Techniques that manipulate DNA, a biomolecule with electrical properties, are in demand in various medical fields. This study fabricated a nanochannel with a conductive/semi-conductive interface using focused ion beams (FIBs) and introduced a nanochip technology to freely align, attach, and detach lambda DNAs in the interface via electrophoresis. Two-step fabrication process of nanochannels was quantitatively characterized according to the different conditions of the FIB dose (1~30 nC/µm2) and current (1~500 pA). For electrophoresis test, four different nanofluidic channels with depths of 200 nm and lengths of 0.5, 1.0, 1.5, and 2.0 µm were processed at the center of the rectangular channel (10 µm × 10 µm). Different voltages (1~30 V) were applied for 15 min to attach the DNAs. As the voltage increased, more lambda DNAs attached to the nanochannel interface. Furthermore, an inverse voltage (-30 V) was applied to the lambda DNAs attached to the interface for 15 min to confirm that DNAs could be successfully detached. The results showed that this method could produce a highly promising nanochip technology to align and manipulate DNAs in the desired direction according to a conductive/semi-conductive nano-sized interface, which is applicable in various biomedical fields.

Comprehensive tuning of bioadhesive properties of polydimethylsiloxane (PDMS) membranes with controlled porosity.

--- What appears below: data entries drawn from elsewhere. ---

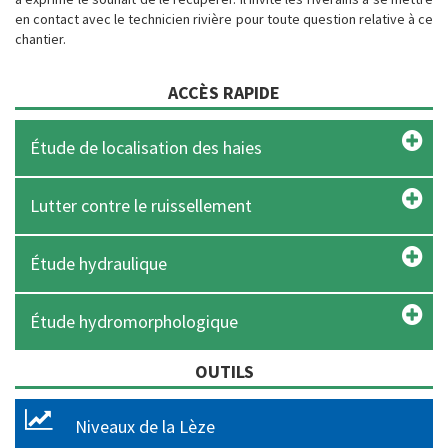
en contact avec le technicien rivière pour toute question relative à ce
chantier.
ACCÈS RAPIDE
Étude de localisation des haies
Lutter contre le ruissellement
Étude hydraulique
Étude hydromorphologique
OUTILS
Niveaux de la Lèze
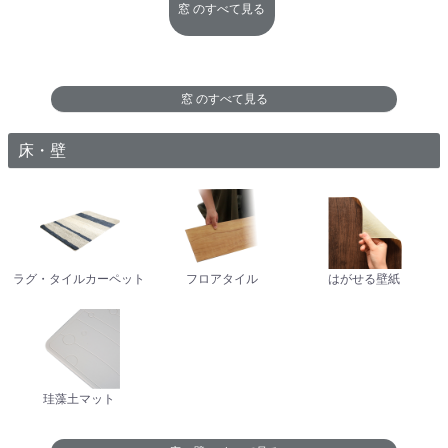
窓
のすべて見る
窓
のすべて見る
床・壁
ラグ・タイルカーペット
フロアタイル
はがせる壁紙
珪藻土マット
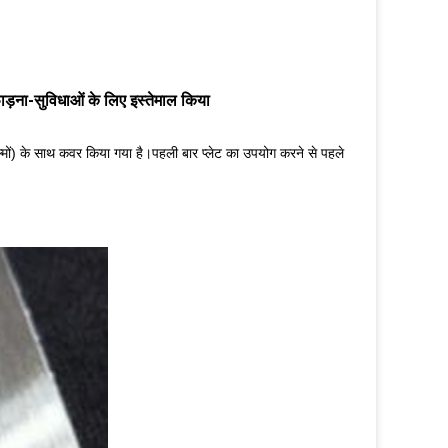
फाड़ना-सुविधाओं के लिए इस्तेमाल किया
िल्मों) के साथ कवर किया गया है।पहली बार प्लेट का उपयोग करने से पहले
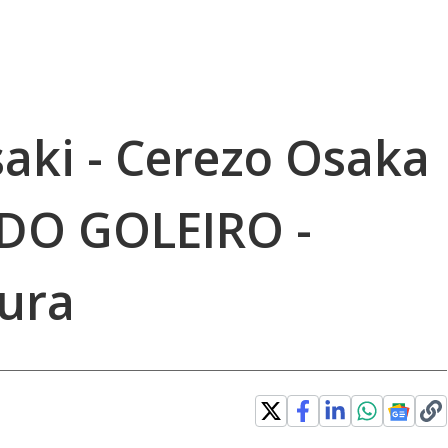
aki - Cerezo Osaka
A DO GOLEIRO -
ura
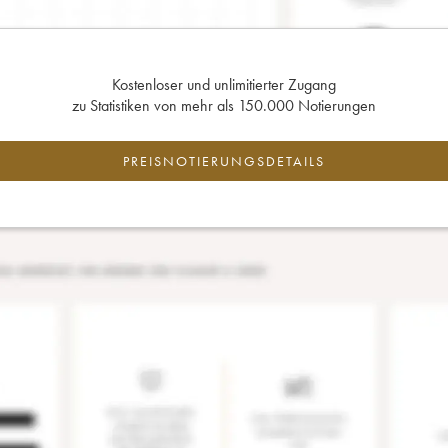
Kostenloser und unlimitierter Zugang
zu Statistiken von mehr als 150.000 Notierungen
PREISNOTIERUNGSDETAILS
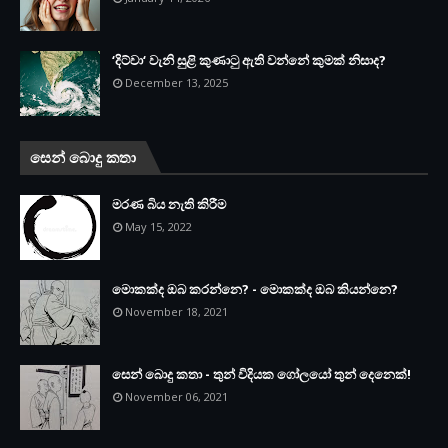
‘දිට්වා‘ වැනි සුළි කුණාටු ඇති වන්නේ කුමක් නිසාද?
December 13, 2025
සෙන් බොදු කතා
මරණ බිය නැති කිරීම
May 15, 2022
මොකක්ද ඔබ කරන්නෙ? - මොකක්ද ඔබ කියන්නෙ?
November 18, 2021
සෙන් බොදු කතා - තුන් විදියක ගෝලයෝ තුන් දෙනෙක්!
November 06, 2021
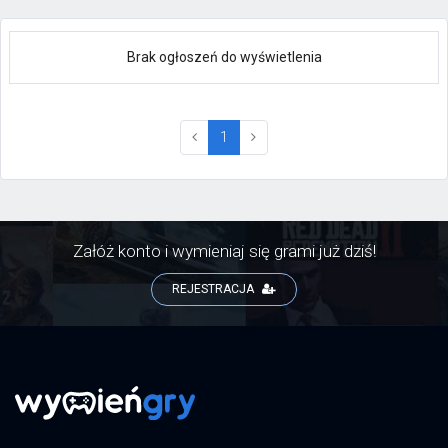
Brak ogłoszeń do wyświetlenia
(current)
1
Załóż konto i wymieniaj się grami już dziś!
REJESTRACJA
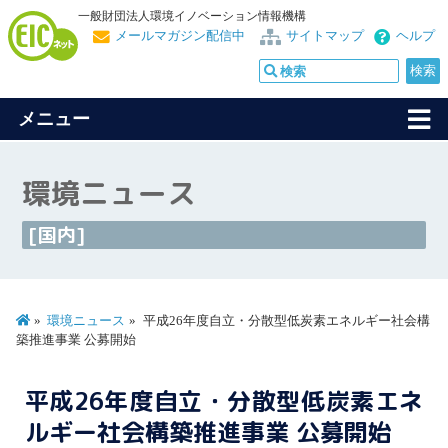
一般財団法人環境イノベーション情報機構
メールマガジン配信中
サイトマップ
ヘルプ
メニュー
環境ニュース
[国内]
環境ニュース
平成26年度自立・分散型低炭素エネルギー社会構
築推進事業 公募開始
平成26年度自立・分散型低炭素エネ
ルギー社会構築推進事業 公募開始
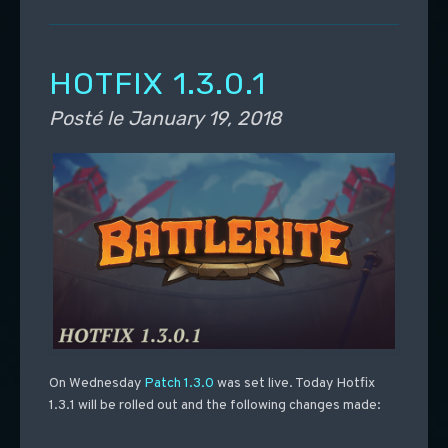
HOTFIX 1.3.0.1
Posté le
January 19, 2018
On Wednesday
Patch 1.3.0
was set live. Today Hotfix
1.3.1 will be rolled out and the following changes made:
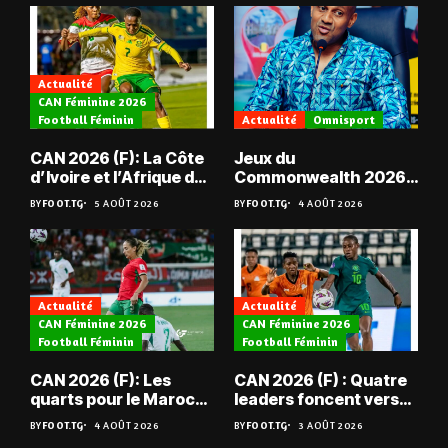
Actualité
CAN Féminine 2026
Football Féminin
Actualité
Omnisport
CAN 2026 (F): La Côte
Jeux du
d’Ivoire et l’Afrique du
Commonwealth 2026 :
Sud en quarts
« Les médailles ne
BY
FOOT.TG
5 AOÛT 2026
BY
FOOT.TG
4 AOÛT 2026
tombent pas du ciel »,
Benjamin Boukpeti
Actualité
Actualité
CAN Féminine 2026
CAN Féminine 2026
Football Féminin
Football Féminin
CAN 2026 (F): Les
CAN 2026 (F) : Quatre
quarts pour le Maroc
leaders foncent vers
et l’Algérie
les quarts
BY
FOOT.TG
4 AOÛT 2026
BY
FOOT.TG
3 AOÛT 2026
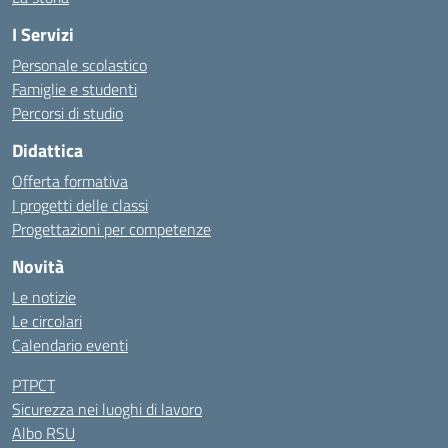
I Servizi
Personale scolastico
Famiglie e studenti
Percorsi di studio
Didattica
Offerta formativa
I progetti delle classi
Progettazioni per competenze
Novità
Le notizie
Le circolari
Calendario eventi
PTPCT
Sicurezza nei luoghi di lavoro
Albo RSU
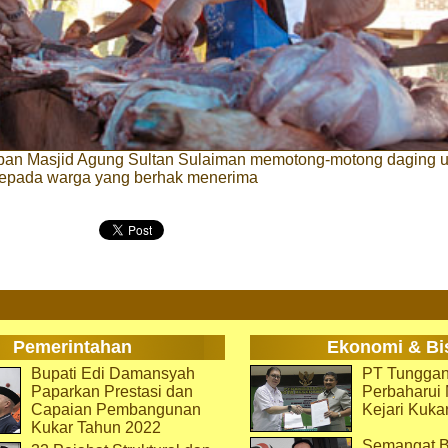
rban Masjid Agung Sultan Sulaiman memotong-motong daging u
kepada warga yang berhak menerima
Pemerintahan
Ekonomi & Bi
Bupati Edi Damansyah
PT Tunggan
Paparkan Prestasi dan
Perbaharu
Capaian Pembangunan
Kejari Kuka
Kukar Tahun 2022
Semangat B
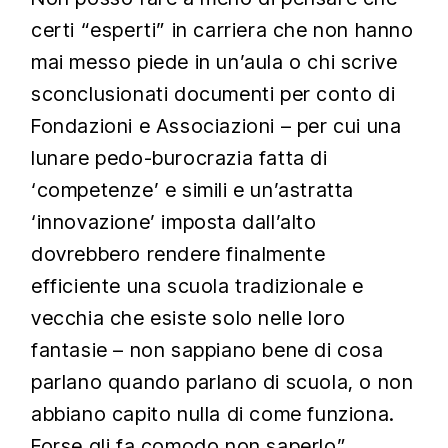
certi “esperti” in carriera che non hanno
mai messo piede in un’aula o chi scrive
sconclusionati documenti per conto di
Fondazioni e Associazioni – per cui una
lunare pedo-burocrazia fatta di
‘competenze’ e simili e un’astratta
‘innovazione’ imposta dall’alto
dovrebbero rendere finalmente
efficiente una scuola tradizionale e
vecchia che esiste solo nelle loro
fantasie – non sappiano bene di cosa
parlano quando parlano di scuola, o non
abbiano capito nulla di come funziona.
Forse gli fa comodo non saperlo”.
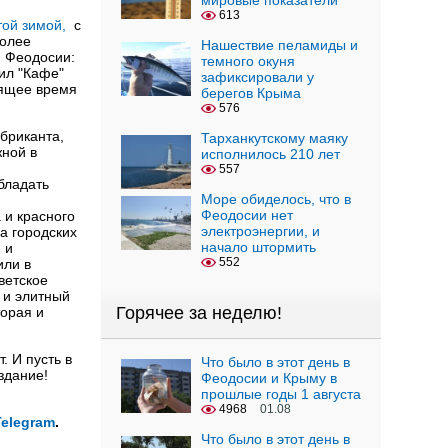
мировые показатели
613
той зимой,
с
Более
Нашествие пеламиды и
и Феодосии:
темного окуня
ил "Кафе"
зафиксировали у
оящее время
берегов Крыма
576
абриканта,
Тарханкутскому маяку
жной в
исполнилось 210 лет
557
бладать
Море обиделось, что в
Феодосии нет
 и красного
электроэнергии, и
а городских
начало штормить
 и
552
или в
ветское
 и элитный
Горячее за неделю!
торая и
. И пусть в
Что было в этот день в
здание!
Феодосии и Крыму в
прошлые годы 1 августа
4968
01.08
Telegram
.
Что было в этот день в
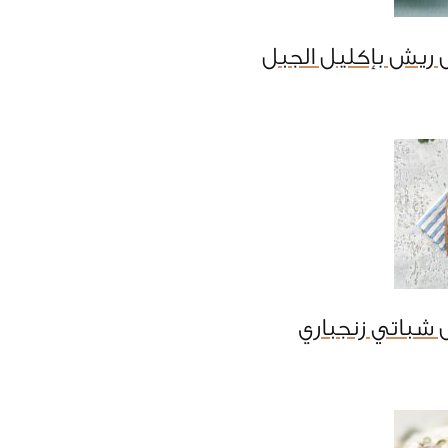
 ريش بإكليل الجبل
شباتي زنجباري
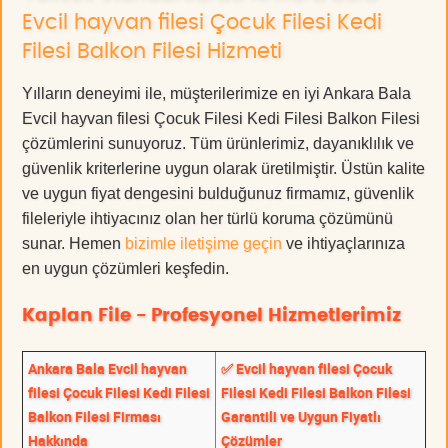
Evcil hayvan filesi Çocuk Filesi Kedi
Filesi Balkon Filesi Hizmeti
Yılların deneyimi ile, müşterilerimize en iyi Ankara Bala
Evcil hayvan filesi Çocuk Filesi Kedi Filesi Balkon Filesi
çözümlerini sunuyoruz. Tüm ürünlerimiz, dayanıklılık ve
güvenlik kriterlerine uygun olarak üretilmiştir. Üstün kalite
ve uygun fiyat dengesini bulduğunuz firmamız, güvenlik
fileleriyle ihtiyacınız olan her türlü koruma çözümünü
sunar. Hemen
bizimle iletişime geçin
ve ihtiyaçlarınıza
en uygun çözümleri keşfedin.
Kaplan File - Profesyonel Hizmetlerimiz
Ankara Bala Evcil hayvan
✅ Evcil hayvan filesi Çocuk
filesi Çocuk Filesi Kedi Filesi
Filesi Kedi Filesi Balkon Filesi
Balkon Filesi Firması
Garantili ve Uygun Fiyatlı
Hakkında
Çözümler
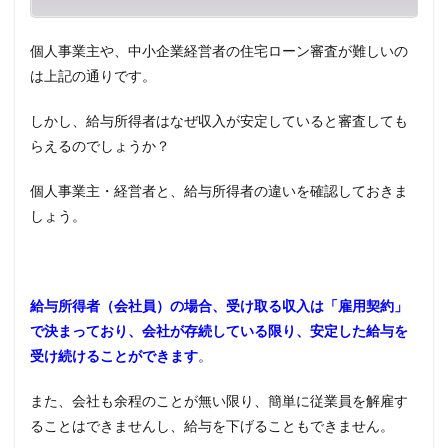
4.5
既存
個人事業主や、中小企業経営者の住宅ローン審査が難しいの
借入
は上記の通りです。
の状
況
しかし、給与所得者はなぜ収入が安定していると審査しても
4.6
らえるのでしょうか？
個人
信用
情報
個人事業主・経営者と、給与所得者の違いを確認しておきま
の履
しょう。
歴
4.7
納税
を遅
給与所得者（会社員）の場合、受け取る収入は「雇用契約」
らせ
で決まっており、会社が存続している限り、安定した給与を
ては
いけ
受け続けることができます
。
ない
4.8
また、会社も余程のことが無い限り、簡単に従業員を解雇す
自己
ることはできませんし、給与を下げることもできません。
資金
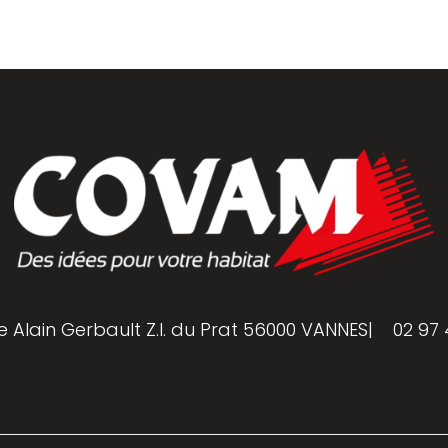
e Alain Gerbault Z.I. du Prat 56000 VANNES
|
02 97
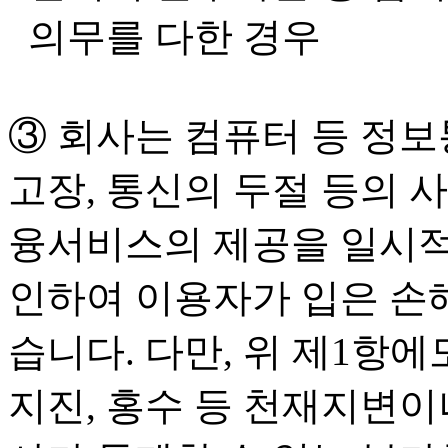
의무를 다한 경우
③ 회사는 컴퓨터 등 정보
고장, 통신의 두절 등의 
융서비스의 제공을 일시적
인하여 이용자가 입은 손
습니다. 다만, 위 제1항에
지진, 홍수 등 천재지변이나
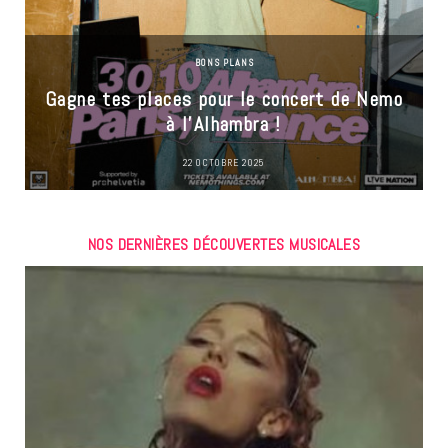
BONS PLANS
Gagne tes places pour le concert de Nemo
à l’Alhambra !
22 OCTOBRE 2025
NOS DERNIÈRES DÉCOUVERTES MUSICALES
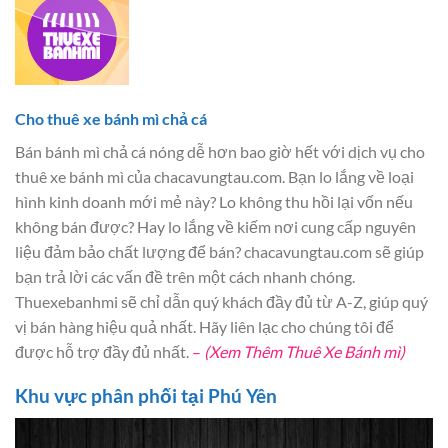
Cho thuê xe bánh mì chả cá
Bán bánh mì chả cá nóng dễ hơn bao giờ hết với dịch vụ cho
thuê xe bánh mì của chacavungtau.com. Bạn lo lắng về loại
hình kinh doanh mới mẻ này? Lo không thu hồi lại vốn nếu
không bán được? Hay lo lắng về kiếm nơi cung cấp nguyên
liệu đảm bảo chất lượng để bán? chacavungtau.com sẽ giúp
bạn trả lời các vấn đề trên một cách nhanh chóng.
Thuexebanhmi sẽ chỉ dẫn quý khách đầy đủ từ A-Z, giúp quý
vị bán hàng hiệu quả nhất. Hãy liên lạc cho chúng tôi để
được hỗ trợ đầy đủ nhất.
–
(Xem Thêm Thuê Xe Bánh mì)
Khu vực phân phối tại Phú Yên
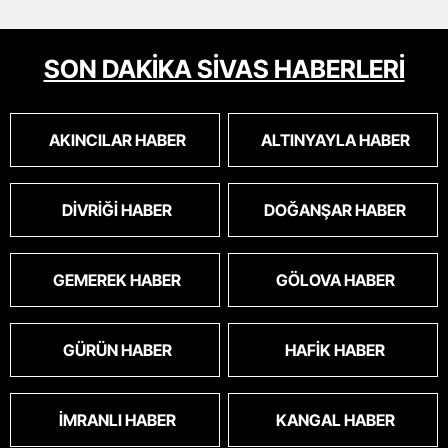
SON DAKİKA SİVAS HABERLERİ
AKINCILAR HABER
ALTINYAYLA HABER
DIVRIĞI HABER
DOĞANŞAR HABER
GEMEREK HABER
GÖLOVA HABER
GÜRÜN HABER
HAFIK HABER
İMRANLI HABER
KANGAL HABER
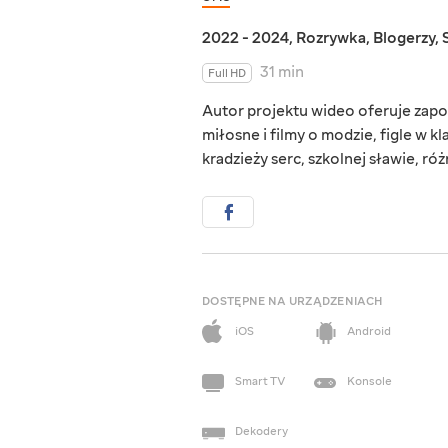
2022 - 2024
,
Rozrywka
,
Blogerzy
,
31 min
Full HD
Autor projektu wideo oferuje zapozn
miłosne i filmy o modzie, figle w k
kradzieży serc, szkolnej sławie, róż
DOSTĘPNE NA URZĄDZENIACH
iOS
Android
Smart TV
Konsole
Dekodery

Polydimethylsiloxane (PDMS)-based elastomers have become the de facto platform for various biomedical applications. But the stable attachment of biomolecules to PDMS for more robust and long-term performance of the PDMS-based devices has been a significant challenge, owing to its unique physical properties (e.g. hydrophobicity, dynamic molecular mobility). Herein, the PDMS membrane with tunable surface porosity is developed via high-pressure saturated steam technology in order to promote a strong and lasting bioadhesion to the PDMS membrane without additional processing steps. The resulting porous PDMS membranes demonstrate enhanced physical properties (e.g. Young's modulus, roughness, and air permeability), which is dependent on the membrane thickness. The bioactivity of porous PDMS membranes, evaluated by measuring the adhesion of various biomolecules and bioactivity of cells, shows significant improvement over conventional non-porous control. This effect can be attributed to the strong physical adsorption on the porous PDMS membrane by increased surface roughness and stiffness. In sum, the porous PDMS membrane provides a simple and yet highly effective platform to create bioactive surface for various biomedical devices.